Still, Dawn wasn’t worried. Cell service at the lake was always spotty.

“I thought, ‘Gee, like she’s 20 years old, she went to the lake. The weather was beautiful, she was with friends. If something was up, she would call us,” said Dawn.

But Maddy never called.

“… it just didn’t seem right and that was Sunday morning so Eldon and I hopped in the vehicle and we drove out there,” she continued.

Hogsback Lake is only a 15-minute drive from the Scott’s home in Vanderhoof, a tiny town along Canada’s infamous Highway 16. The locals call it “The Highway of Tears” for a reason.

Since 1969, at least 18 women have gone missing or have been murdered in this very same area … just like Maddy.

“Here again is a girl from one of these small towns along this highway who has disappeared without a trace,” said Bob Friel, an investigative reporter for Outside magazine and a CBS News consultant. He has written about this haunted highway and the Maddy Scott case.

“Madison Scott fits the same pattern as some of these cases that are on the official list,” Friel explained, “but she disappeared from a place very close to the highway.”

On that Sunday morning in 2011, Maddy’s parents were not thinking about the nearby highway’s reputation — they just wanted to find their daughter.

“You arrive here at Hogsback, what do you see?” Van Sant asked.

“Her old pickup was parked here…” said Eldon.

“And what did you do?”

“We walked over to the truck and looked in it,” said Dawn.

Dawn and Eldon found Maddy’s purse and backpack inside her locked truck, but her phone was missing.

“She doesn’t go anywhere without her purse or you know, her personal belongings,” Dawn told Van Sant.

“So at what point does panic set in?”

“Immediately,” she said.

The Royal Canadian Mounted Police — the RCMP — rushed to the scene, but there was no trace of Maddy.

“Something happened to Maddy.

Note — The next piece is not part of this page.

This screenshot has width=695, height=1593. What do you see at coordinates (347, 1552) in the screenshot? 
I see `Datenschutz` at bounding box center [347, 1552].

Maddy disappeared. She didn’t get taken by a flying saucer. Somebody knows something,” said Sgt. Ken Floyd.

Sergeant Ken Floyd and Constable Tom Wamsteeker of the RCMP are the lead investigators. They begin by developing a profile of Maddy. She was close to her brother, Ben, and sister Georgia. After graduating high school, Maddy began working with her father in the logging industry.

“Everyone speaks highly of Madison Scott. She was well-loved and liked in the community. She was an avid outdoors person,” Wamsteeker explained. “… she was into dirt biking and she loved sports.”

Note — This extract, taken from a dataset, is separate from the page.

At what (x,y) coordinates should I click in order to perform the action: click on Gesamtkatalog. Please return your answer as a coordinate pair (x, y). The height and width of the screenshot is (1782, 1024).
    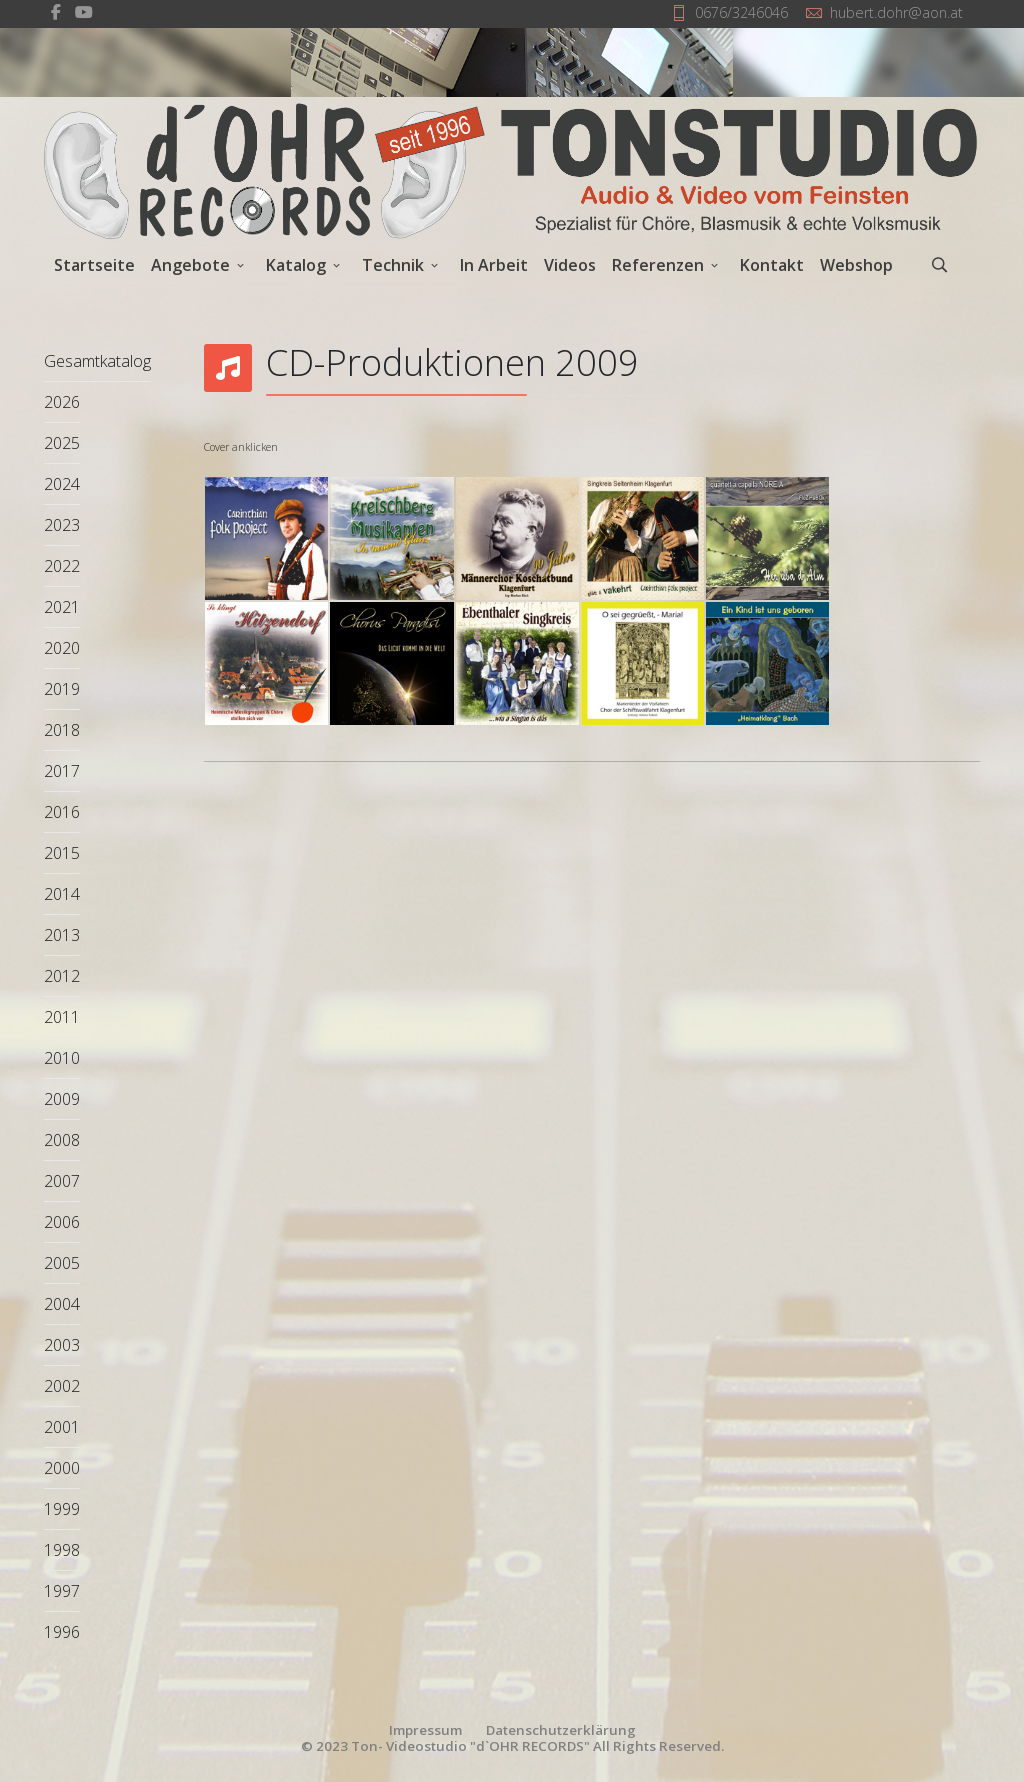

Amanda Fitzpatrick and Jasmine Klassen are Maddy’s close friends.

“Was Maddy a real competitor?” Van Sant asked Fitzpatrick.

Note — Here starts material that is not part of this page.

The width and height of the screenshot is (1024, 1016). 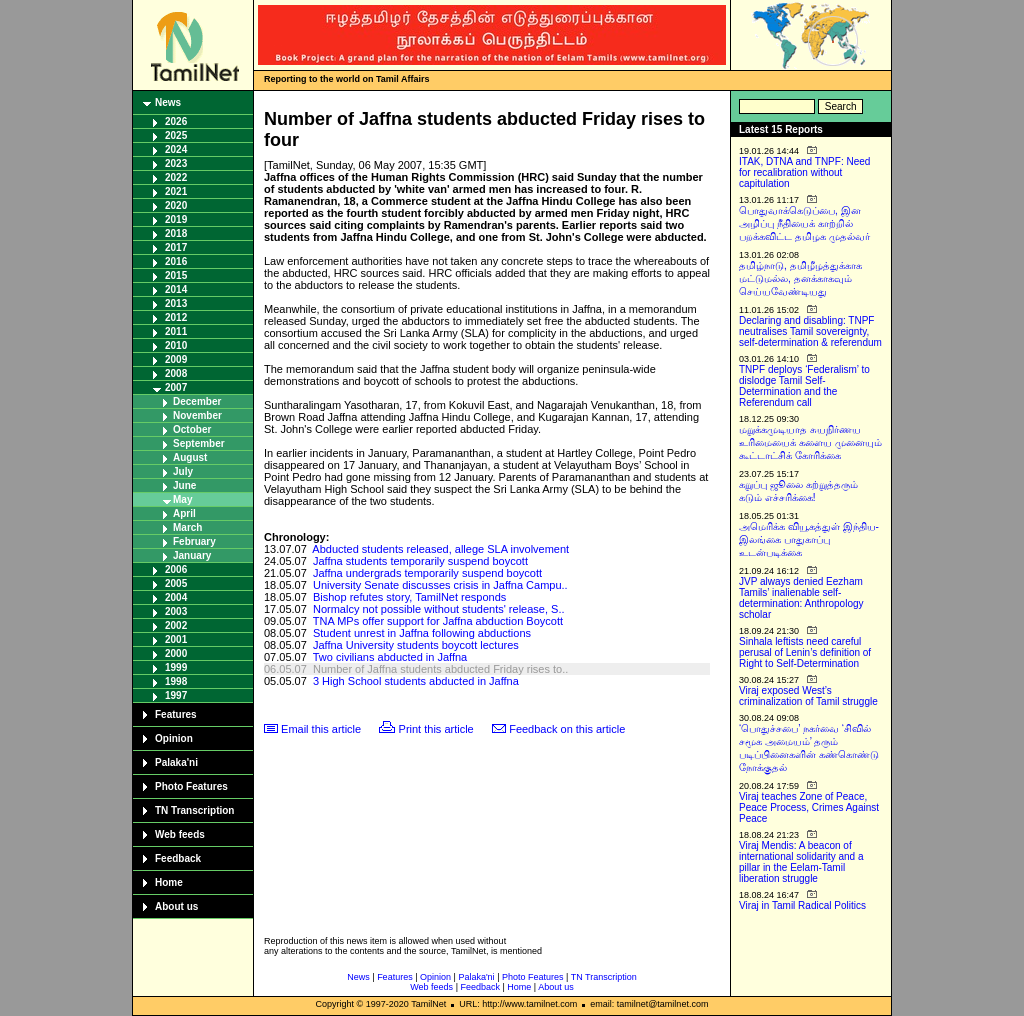 What do you see at coordinates (416, 681) in the screenshot?
I see `3 High School students abducted in Jaffna` at bounding box center [416, 681].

“Yes,” she laughed fondly, “very much so.”

Asked what thoughts come to mind when she thinks of Maddy, Klassen was overcome with emotion

. “She always shared. She was really thoughtful,” she said.

The girls cannot think about their close friend without remembering all the videos they made together.

“She liked to take charge. Everyone would have their own ideas and she would just kinda take over,” Fitzpatrick said of Maddy’s moviemaking.

In an eerie twist, Maddy co-wrote and starred in a suspense movie called, “The Stalker.”

Neither Fitzpatrick of Klassen was at the birthday party the night Maddy went missing, but about 50 others were and investigators began going at them hard.

“You spoke to every single person who had been at that party?” Van Sant asked Sgt. Floyd.

“We have,” he replied. “It remains ongoing … we haven’t identified anyone that would have a grudge or had any reason to harm or cause Madison’s disappearance.”

But investigators did uncover one troubling detail: that fateful night, Maddy’s friends had left her at the lake completely alone.

“As far as she knew going there, there were other people that were going to be staying out at the lake that night,” said Constable Tom Wamsteeker.

But one by one, everyone packed up and left, including Jordy Bolduc, who had promised Maddy that she’d stay with her.

“I just can’t believe that it’s — it’s just so wrong,” said Maddy’s mom.

“People still think that I am a horrible person ’cause I left my best friend out there,” Bolduc told Van Sant. “…and people, like, yell at me and write on Facebook that I’ve killed her and I left her and I’m stupid.”

“Did the police question you?”

“Oh yeah,” she replied. “… they asked me the question several times … ‘Did you kill Maddy? Were you there when Maddy was killed?’